Admins have the highest level of access and controls over Shotgun. For example, they have the ability to create and archive projects, make large-scale layout and schema changes, they can edit, add, or retire People and Tasks, and assume users’ identities.
Depending on the size of our project and what we're tracking in Shotgun, we may have 1-3 users with Administrator access, and that can easily scale up to a team of various roles to 50-70 people.
As a best practice, it’s better to limit the number of Admins on our sites—that way we’re keeping our production data clean and manageable, which ultimately falls to that role. For instance, new field creation is especially important to keep to a single individual or small group. It’s fine to create fields as needed when you are an admin doing the initial Shotgun setup for your studio, but when a whole studio is creating fields left and right, it can get ugly.
With a small, centralized team responsible for managing fields and schema decisions, we can maintain a broad perspective and make sure that people are standardizing on a tight and efficient set of data. So, what not to do? Just don’t make everyone an Admin.
Studios typically select the Manager permission group for art leads and supervisors that review and approve work, build or update schedules, and track milestones.
While admins can see and control all projects, managers are typically assigned to specific projects, though they can still see all projects by default.
Shotgun provides deep customization options for these permission groups, so it can be fine-tuned to fit the reporting structure and responsibilities of teams.
The Artist role is best reserved for in-studio artists who simply need to see and update their task assignments, submit work for approval, read their lead’s feedback, then go back to work as quickly as possible. They’re also able to see all assets and tasks on the projects they've been assigned.

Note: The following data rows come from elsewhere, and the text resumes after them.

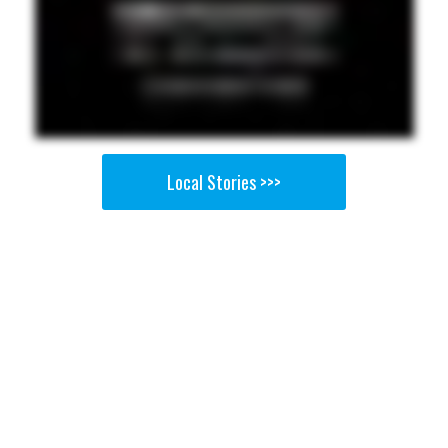
Local Stories >>>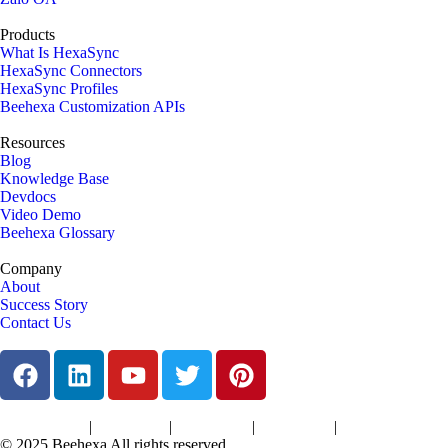
Products
What Is HexaSync
HexaSync Connectors
HexaSync Profiles
Beehexa Customization APIs
Resources
Blog
Knowledge Base
Devdocs
Video Demo
Beehexa Glossary
Company
About
Success Story
Contact Us
|
|
|
|
Terms of Services
Privacy Policy
Cookies Policy
Support Policy
Refund Policy
© 2025 Beehexa All rights reserved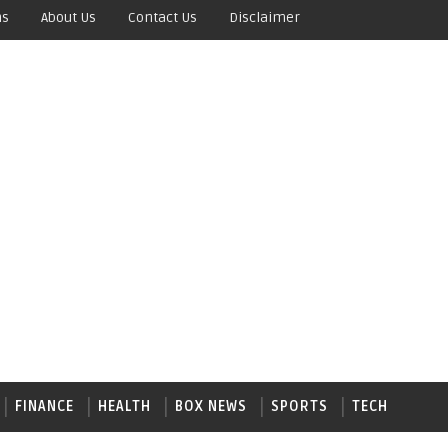
ns
About Us
Contact Us
Disclaimer
FINANCE
HEALTH
BOX NEWS
SPORTS
TECH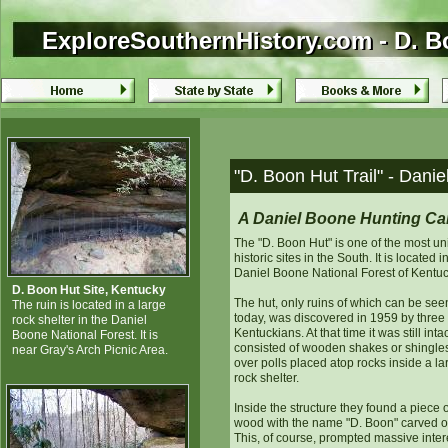
ExploreSouthernHistory.com - D. B
ExploreSouthernHistory.com - D. B
"D. Boon Hut Trail" - Dani
A Daniel Boone Hunting C
The "D. Boon Hut" is one of the most u
historic sites in the South. It is located i
Daniel Boone National Forest of Kentuc
D. Boon Hut Site, Kentucky
The hut, only ruins of which can be see
The ruin is located in a large
today, was discovered in 1959 by three
rock shelter in the Daniel
Kentuckians. At that time it was still inta
Boone National Forest. It is
consisted of wooden shakes or shingles
near Gray's Arch Picnic Area.
over polls placed atop rocks inside a la
rock shelter.
Inside the structure they found a piece o
wood with the name "D. Boon" carved on
This, of course, prompted massive inter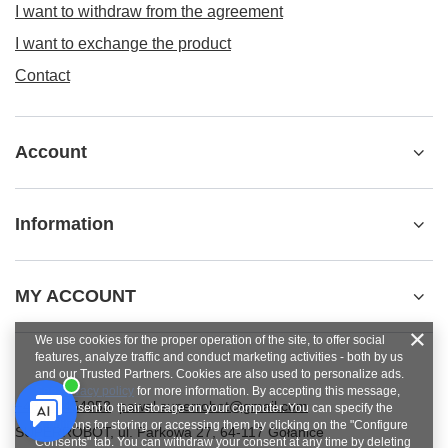
I want to withdraw from the agreement
I want to exchange the product
Contact
Account
Information
MY ACCOUNT
We use cookies for the proper operation of the site, to offer social
features, analyze traffic and conduct marketing activities - both by us
and our Trusted Partners. Cookies are also used to personalize ads.
See
privacy policy
for more information. By accepting this message,
+48784454053
pawel.superrobot@gmail.com
you consent to their storage on your computer. You can specify the
conditions for storing or accessing them by clicking on the "Configure
SUPERROBOT
,
ul. Parkowa 27
,
64-117
Gołanice
Consents" tab. You can withdraw your consent at any time by deleting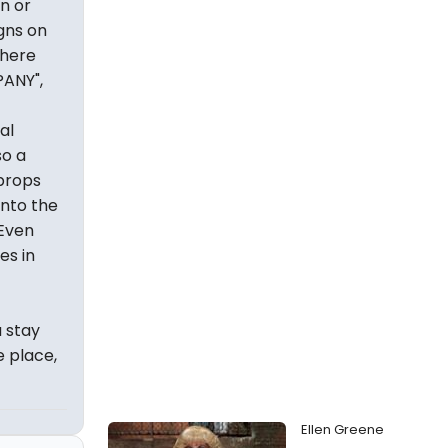
n or
gns on
There
PANY",
al
so a
 props
nto the
 Even
es in
a stay
e place,
Ellen Greene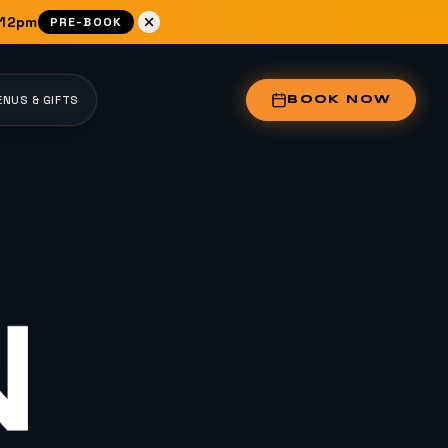
 12pm
PRE-BOOK
NUS & GIFTS
BOOK NOW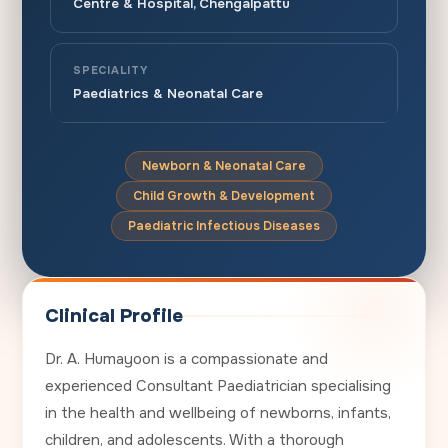
Centre & Hospital, Chengalpattu
SPECIALITY
Paediatrics & Neonatal Care
Newborn & Neonatal Care
Child Growth & Development
Paediatric Infectious Diseases
Clinical Profile
Dr. A. Humayoon is a compassionate and
experienced Consultant Paediatrician specialising
in the health and wellbeing of newborns, infants,
children, and adolescents. With a thorough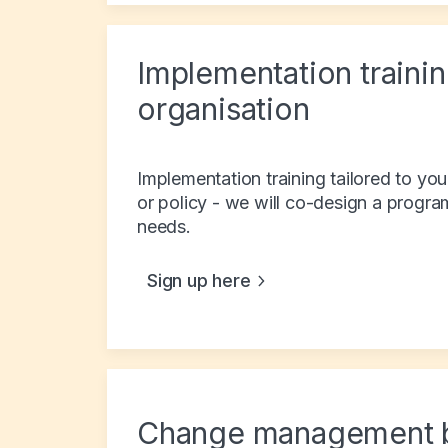
Implementation trainin
organisation
Implementation training tailored to you
or policy - we will co-design a progra
needs.
Sign up here
Change management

The Vendor permission group has the most restrictions and is intended for an external party such as an outsourcing studio. The key difference between the Artist and Vendor permission groups is that a Vendor can only see tasks and assets to which they are assigned, and notes that are addressed to them. This makes information control much more simple , because a Vendor is commonly an independent artist working in another studio or location who only needs access to limited information.